While New York and Hong Kong are arguably the two best known skyscraper cities in the world, Melbourne, under Liberal Planning Minister Matthew Guy, has markedly closed the gap.
The City of Melbourne, which takes in 37.7 square kilometres of land in the heart of one of the world’s most sprawling metropolises, has absorbed an average of 2000 new apartments per year over the past decade. The permissive Guy has now approved almost 100 new towers and 50,000 apartments during what has been a four-year frenzy of approvals.
State governments have long been criticised for forcing up housing prices by not releasing enough land for new stock. You can’t say that about Guy, who has approved about 25 years’ worth of supply and turned the City of Melbourne into Australia’s fastest-growing council, with population growth of 11.5% last year.
The Construction, Forestry, Mining and Energy Union is a major beneficiary of this, but it just doesn’t have the members or capacity to deliver fully on Guy’s unprecedented tower pipeline.
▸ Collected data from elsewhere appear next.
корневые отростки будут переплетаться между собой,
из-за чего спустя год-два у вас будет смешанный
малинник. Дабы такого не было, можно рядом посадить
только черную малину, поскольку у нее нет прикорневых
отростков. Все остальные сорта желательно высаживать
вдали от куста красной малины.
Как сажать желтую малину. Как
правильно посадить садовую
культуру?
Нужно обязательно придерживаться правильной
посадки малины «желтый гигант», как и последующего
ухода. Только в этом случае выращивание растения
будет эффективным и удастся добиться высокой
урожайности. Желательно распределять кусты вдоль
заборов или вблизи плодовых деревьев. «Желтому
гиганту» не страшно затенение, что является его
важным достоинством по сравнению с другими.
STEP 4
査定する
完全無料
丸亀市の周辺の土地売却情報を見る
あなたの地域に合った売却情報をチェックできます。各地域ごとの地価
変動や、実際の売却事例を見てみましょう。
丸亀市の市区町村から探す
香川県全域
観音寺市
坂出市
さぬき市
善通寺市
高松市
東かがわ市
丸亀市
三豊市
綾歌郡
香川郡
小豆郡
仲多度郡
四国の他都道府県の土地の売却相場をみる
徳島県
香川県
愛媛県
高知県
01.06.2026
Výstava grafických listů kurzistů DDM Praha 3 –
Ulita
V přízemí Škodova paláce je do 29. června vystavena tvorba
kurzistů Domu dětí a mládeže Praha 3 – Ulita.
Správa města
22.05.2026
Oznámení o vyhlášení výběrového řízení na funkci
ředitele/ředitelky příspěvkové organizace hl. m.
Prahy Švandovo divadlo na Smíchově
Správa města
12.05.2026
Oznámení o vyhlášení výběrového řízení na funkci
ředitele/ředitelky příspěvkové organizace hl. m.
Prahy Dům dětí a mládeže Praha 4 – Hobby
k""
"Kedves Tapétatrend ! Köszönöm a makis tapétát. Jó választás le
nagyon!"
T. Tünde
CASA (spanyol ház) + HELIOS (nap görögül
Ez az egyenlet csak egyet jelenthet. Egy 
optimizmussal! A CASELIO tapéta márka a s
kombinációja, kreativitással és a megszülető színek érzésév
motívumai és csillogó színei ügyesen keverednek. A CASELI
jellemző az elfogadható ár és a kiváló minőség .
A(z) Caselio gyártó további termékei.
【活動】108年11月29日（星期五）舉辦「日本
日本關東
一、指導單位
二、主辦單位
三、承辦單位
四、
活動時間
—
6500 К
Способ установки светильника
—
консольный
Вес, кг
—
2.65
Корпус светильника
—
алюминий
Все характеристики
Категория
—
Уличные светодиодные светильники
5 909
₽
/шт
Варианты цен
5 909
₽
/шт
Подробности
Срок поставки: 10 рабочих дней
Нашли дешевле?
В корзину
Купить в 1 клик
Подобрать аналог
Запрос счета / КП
While Guy has shut down development opportunities with restrictive new zones in the suburbs, the inner city is expected to absorb an increasing proportion of Melbourne’s annual 90,000 population growth — Melbourne is projected to surpass Sydney as Australia’s biggest city within 20 years.
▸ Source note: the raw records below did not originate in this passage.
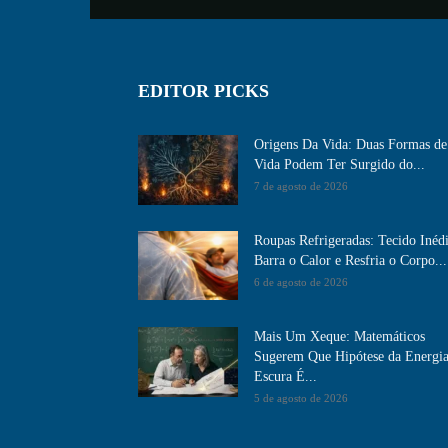
EDITOR PICKS
Origens Da Vida: Duas Formas de
Vida Podem Ter Surgido do...
7 de agosto de 2026
Roupas Refrigeradas: Tecido Inéd
Barra o Calor e Resfria o Corpo...
6 de agosto de 2026
Mais Um Xeque: Matemáticos
Sugerem Que Hipótese da Energi
Escura É...
5 de agosto de 2026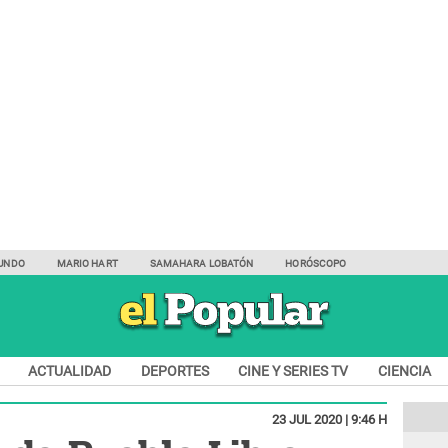
UNDO
MARIO HART
SAMAHARA LOBATÓN
HORÓSCOPO
ACTUALIDAD
DEPORTES
CINE Y SERIES TV
CIENCIA
23 JUL 2020 | 9:46 H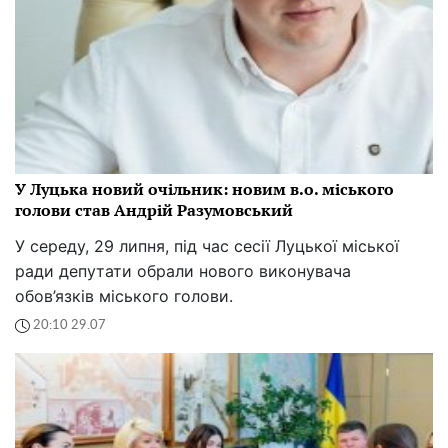
У Луцька новий очільник: новим в.о. міського
голови став Андрій Разумовський
У середу, 29 липня, під час сесії Луцької міської
ради депутати обрали нового виконувача
обов’язків міського голови.
20:10 29.07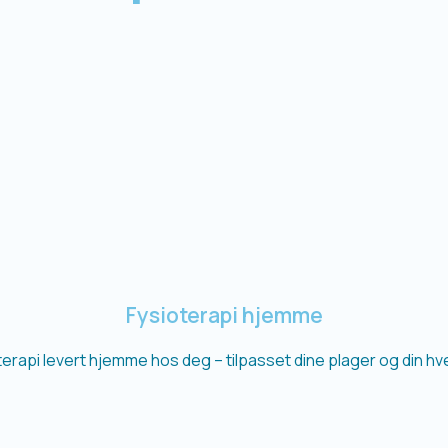
Fysioterapi hjemme
terapi levert hjemme hos deg – tilpasset dine plager og din hv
As you would expect, such a scenario is triggering increasing public debate. The Age has comprehensively covered what the minister is calling Melbourne’s biggest building boom since the gold rush, but its cross-town rivals at the Herald Sun have largely been Guy’s cheer squad. In return for their uncritical efforts, the Murdoch tabloid receives a steady stream of exclusives from the Planning Minister.
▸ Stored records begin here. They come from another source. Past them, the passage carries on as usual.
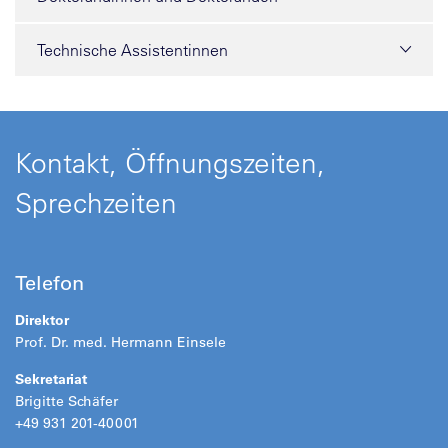
Technische Assistentinnen
Kontakt, Öffnungszeiten,
Sprechzeiten
Telefon
Direktor
Prof. Dr. med. Hermann Einsele
Sekretariat
Brigitte Schäfer
+49 931 201-40001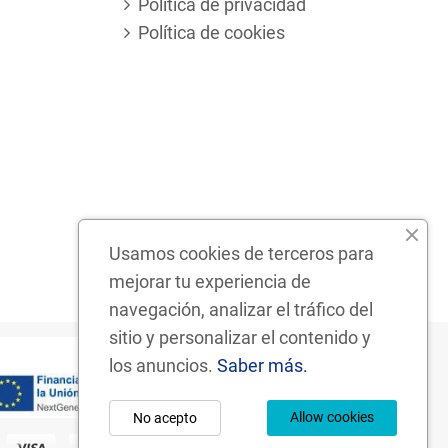
Política de privacidad
Política de cookies
Usamos cookies de terceros para
mejorar tu experiencia de
navegación, analizar el tráfico del
sitio y personalizar el contenido y
los anuncios.
Saber más.
Allow cookies
No acepto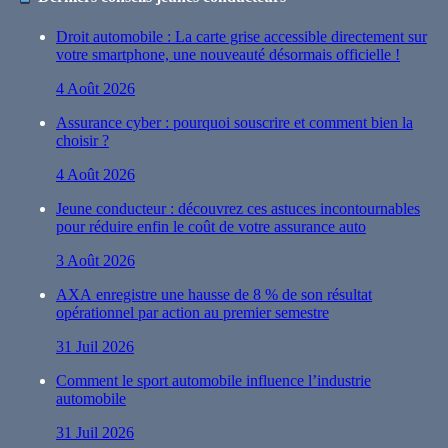
Droit automobile : La carte grise accessible directement sur
votre smartphone, une nouveauté désormais officielle !
4 Août 2026
Assurance cyber : pourquoi souscrire et comment bien la
choisir ?
4 Août 2026
Jeune conducteur : découvrez ces astuces incontournables
pour réduire enfin le coût de votre assurance auto
3 Août 2026
AXA enregistre une hausse de 8 % de son résultat
opérationnel par action au premier semestre
31 Juil 2026
Comment le sport automobile influence l’industrie
automobile
31 Juil 2026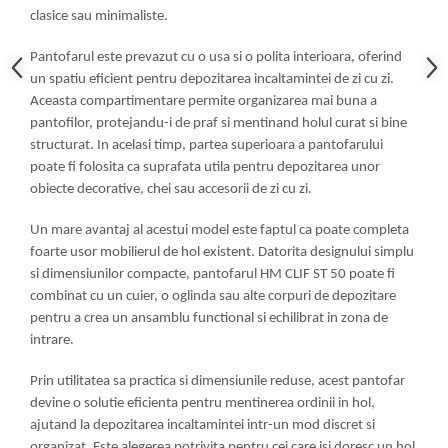
clasice sau minimaliste.
Pantofarul este prevazut cu o usa si o polita interioara, oferind
un spatiu eficient pentru depozitarea incaltamintei de zi cu zi.
Aceasta compartimentare permite organizarea mai buna a
pantofilor, protejandu-i de praf si mentinand holul curat si bine
structurat. In acelasi timp, partea superioara a pantofarului
poate fi folosita ca suprafata utila pentru depozitarea unor
obiecte decorative, chei sau accesorii de zi cu zi.
Un mare avantaj al acestui model este faptul ca poate completa
foarte usor mobilierul de hol existent. Datorita designului simplu
si dimensiunilor compacte, pantofarul HM CLIF ST 50 poate fi
combinat cu un cuier, o oglinda sau alte corpuri de depozitare
pentru a crea un ansamblu functional si echilibrat in zona de
intrare.
Prin utilitatea sa practica si dimensiunile reduse, acest pantofar
devine o solutie eficienta pentru mentinerea ordinii in hol,
ajutand la depozitarea incaltamintei intr-un mod discret si
organizat. Este alegerea potrivita pentru cei care isi doresc un hol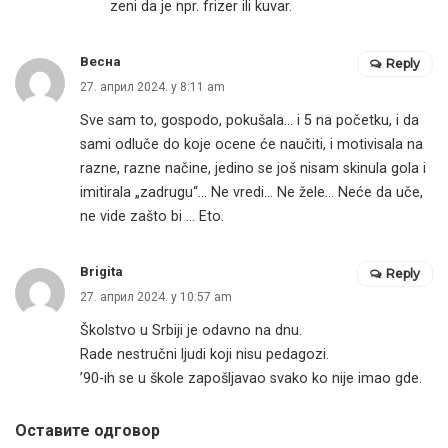
zeni da je npr. frizer ili kuvar.
Весна
Reply
27. април 2024. у 8:11 am
Sve sam to, gospodo, pokušala… i 5 na početku, i da
sami odluče do koje ocene će naučiti, i motivisala na
razne, razne načine, jedino se još nisam skinula gola i
imitirala „zadrugu“… Ne vredi… Ne žele… Neće da uče,
ne vide zašto bi … Eto.
Brigita
Reply
27. април 2024. у 10:57 am
Školstvo u Srbiji je odavno na dnu.
Rade nestručni ljudi koji nisu pedagozi.
’90-ih se u škole zapošljavao svako ko nije imao gde.
Оставите одговор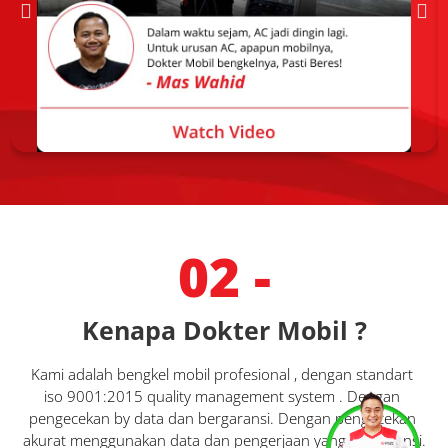
02 -
Kenapa Dokter Mobil ?
Kami adalah bengkel mobil profesional , dengan standart 
iso 9001:2015 quality management system . Dengan 
Services
Promo
Location
About Us
pengecekan by data dan bergaransi. Dengan pengecekan 
akurat menggunakan data dan pengerjaan yang bergaransi.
So it was a rare thing last week when Guy rejected a 300-metre skyscraper proposal from the Steve Bracks-chaired super fund Cbus at 447 Collins Street. As usual, the knock back was leaked to the Herald Sun, which on Saturday ran a political line about the Cbus’ associations with the CFMEU and Labor. The Age followed up this morning.
The Cbus refusal was particularly surprising because the proposal was endorsed by Melbourne City Council on September 9. This hasn’t happened before.
The minister has a long track record of approving towers rejected by the council, none more controversial than the $150 million David Marriner hotel tower behind Melbourne’s historic Forum Theatre and adjacent to street art mecca Hosier Lane.
While Sydney remains constrained by its firmly applied 235-metre height limit, Melbourne has stretched its skyscraper lead with almost 20 ministerial approvals that exceed Sydney’s maximum. Indeed, the only thing stopping towers from breaking through the 400-metre mark has been federal aviation regulations protecting flight paths.
While almost 100 new towers have been approved, the only five Ministerial refusals that I’m aware of were as follows:
- Proposal for a W Hotel on the Palace Theatre site at 20 Bourke Street near state Parliament;
- 300-metre CBUS proposal on the Suncorp site at 447 Collins Street;
- A contentious Grollo family commercial proposal at 710 Collins Street;
- 40-level residential tower at 212 Latrobe Street; and
- 50-level residential tower in a 30-metre zone at 441 Elizabeth Street.
Guy has until 6pm on Melbourne Cup Day to make dozens more important decisions before the caretaker provisions temporarily put a stop to his enormous discretionary power.
Like everyone else, the City of Melbourne has been struggling to keep up with the scale of the decision-making. That’s why councillors asked our CEO to write this letter to the Minister summarising all the outstanding planning matters. It will be debated at the October council meeting tomorrow night.
For mine, the three most important requests are for increased developer contributions in the CBD to help the council manage record growth, transparency in the minister’s decision-making process and an end to the strange system under which the minister is responsible for all applications above 25,000 square metres. When this was introduced about 20 years ago, it applied to fewer than 10 applications a year. This year we are headed towards a record of more than 60, which is not surprising given the minister has approved more than 90% of skyscraper requests that came through his door.
Surprisingly, the Labor opposition is proposing to keep this system, which would hand the enormous discretionary planning powers to CFMEU member Brian Tee if Labor wins the November 29 election.
*Stephen Mayne is deputy chair of the City of Melbourne planning committee.